Special Report

Rich Countries With the Best and Worst Life Satisfaction

Methodology

To identify the rich countries with the best and worst life satisfaction, 24/7 Tempo reviewed the Organization for Economic Co-operation and Development’s Better Life Index and ranked countries — 40 mostly wealthy nations — based on the life satisfaction indicator, that is, people’s evaluation of their life in the quality of life index.

The OECD explains that the life satisfaction indicator is a weighted-sum of different response categories based on people’s rates of their current life relative to the best and worst possible lives for them on a scale from 0 to 10, using the Cantril Ladder (known also as the “Self-Anchoring Striving Scale”) Unit of measurement: Mean value (Cantril Ladder).
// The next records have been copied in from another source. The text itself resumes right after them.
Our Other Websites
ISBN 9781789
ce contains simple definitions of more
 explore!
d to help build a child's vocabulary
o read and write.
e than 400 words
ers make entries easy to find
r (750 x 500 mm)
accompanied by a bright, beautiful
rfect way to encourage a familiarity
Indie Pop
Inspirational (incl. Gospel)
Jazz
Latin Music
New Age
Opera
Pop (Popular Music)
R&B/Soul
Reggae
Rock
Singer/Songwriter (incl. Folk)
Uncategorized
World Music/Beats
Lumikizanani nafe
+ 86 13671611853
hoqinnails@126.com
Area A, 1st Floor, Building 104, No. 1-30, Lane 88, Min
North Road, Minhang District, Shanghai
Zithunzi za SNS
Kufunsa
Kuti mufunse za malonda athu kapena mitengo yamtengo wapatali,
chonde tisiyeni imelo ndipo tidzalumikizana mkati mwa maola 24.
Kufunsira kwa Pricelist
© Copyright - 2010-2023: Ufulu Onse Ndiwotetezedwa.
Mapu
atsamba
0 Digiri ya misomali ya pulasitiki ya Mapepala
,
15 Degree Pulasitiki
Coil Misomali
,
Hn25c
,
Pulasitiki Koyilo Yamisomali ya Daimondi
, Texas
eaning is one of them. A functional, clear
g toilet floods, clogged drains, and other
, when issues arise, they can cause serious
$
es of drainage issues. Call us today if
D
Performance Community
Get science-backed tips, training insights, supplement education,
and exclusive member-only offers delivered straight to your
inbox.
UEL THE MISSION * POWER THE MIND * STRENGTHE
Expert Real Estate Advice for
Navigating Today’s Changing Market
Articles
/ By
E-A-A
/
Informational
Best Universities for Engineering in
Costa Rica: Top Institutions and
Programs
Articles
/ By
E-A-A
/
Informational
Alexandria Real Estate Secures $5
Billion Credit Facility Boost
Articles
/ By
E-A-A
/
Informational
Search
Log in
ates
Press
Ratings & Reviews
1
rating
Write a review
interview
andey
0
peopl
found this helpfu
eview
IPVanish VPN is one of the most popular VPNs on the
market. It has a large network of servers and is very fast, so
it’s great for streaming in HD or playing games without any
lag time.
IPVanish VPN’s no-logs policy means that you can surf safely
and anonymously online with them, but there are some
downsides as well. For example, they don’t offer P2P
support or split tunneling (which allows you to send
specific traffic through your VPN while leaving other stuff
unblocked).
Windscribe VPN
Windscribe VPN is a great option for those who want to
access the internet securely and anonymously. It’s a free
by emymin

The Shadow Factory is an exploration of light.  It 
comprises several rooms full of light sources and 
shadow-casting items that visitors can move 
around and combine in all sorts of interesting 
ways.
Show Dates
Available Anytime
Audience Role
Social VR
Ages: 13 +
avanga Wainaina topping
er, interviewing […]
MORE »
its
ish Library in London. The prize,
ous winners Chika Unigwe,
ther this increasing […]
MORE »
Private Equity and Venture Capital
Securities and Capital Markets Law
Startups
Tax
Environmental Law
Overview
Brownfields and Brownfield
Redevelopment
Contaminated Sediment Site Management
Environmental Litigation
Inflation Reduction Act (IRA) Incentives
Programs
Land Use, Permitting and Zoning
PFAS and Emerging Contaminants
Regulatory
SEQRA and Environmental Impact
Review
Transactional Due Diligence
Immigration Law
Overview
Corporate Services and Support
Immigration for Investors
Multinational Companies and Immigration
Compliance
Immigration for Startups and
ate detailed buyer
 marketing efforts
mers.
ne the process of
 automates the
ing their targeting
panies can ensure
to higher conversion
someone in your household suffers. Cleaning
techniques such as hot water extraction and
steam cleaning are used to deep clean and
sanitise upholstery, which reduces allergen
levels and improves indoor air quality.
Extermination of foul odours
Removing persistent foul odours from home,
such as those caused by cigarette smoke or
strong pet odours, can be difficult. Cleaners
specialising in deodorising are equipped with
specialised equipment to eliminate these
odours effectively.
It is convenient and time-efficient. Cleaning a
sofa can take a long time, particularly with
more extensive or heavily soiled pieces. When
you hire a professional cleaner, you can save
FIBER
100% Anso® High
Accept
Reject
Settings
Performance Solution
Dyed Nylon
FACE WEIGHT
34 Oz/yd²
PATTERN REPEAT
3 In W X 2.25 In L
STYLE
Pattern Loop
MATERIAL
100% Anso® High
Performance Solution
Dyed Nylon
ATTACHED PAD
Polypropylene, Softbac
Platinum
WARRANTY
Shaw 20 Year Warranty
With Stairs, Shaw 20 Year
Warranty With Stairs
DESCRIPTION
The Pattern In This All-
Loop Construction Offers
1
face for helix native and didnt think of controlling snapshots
We also included two health measures from the OECD’s index: self-reported health indicator, which refers to the percentage of the population aged 15 years old and over who reported “good” or better health, and life expectancy at birth. Life expectancy at birth measures how long on average people could expect to live based on the age-specific death rates currently prevailing and refers to people born today. It is computed as a weighted average of life expectancy for men and women.

Voter turnout is defined as the ratio between the number of individuals who cast a ballot during an election (whether this vote is valid or not) to the population registered to vote. As institutional features of voting systems vary significantly across countries and across types of elections, the indicator refers to the elections (parliamentary or presidential) that have attracted the largest number of voters in each country.

Average gross annual earnings of full-time employees, also from the OECD index, refers to the average annual wages per full-time equivalent dependent employee. It considers the employees’ gross remuneration, before any deductions for taxes, contributions to social security, pension, life insurance, union dues, and other obligations. It is expressed in U.S. dollars at 2020 using the purchasing power parity method.

Population data was obtained from the World Bank and is for the most recent year for which data is available.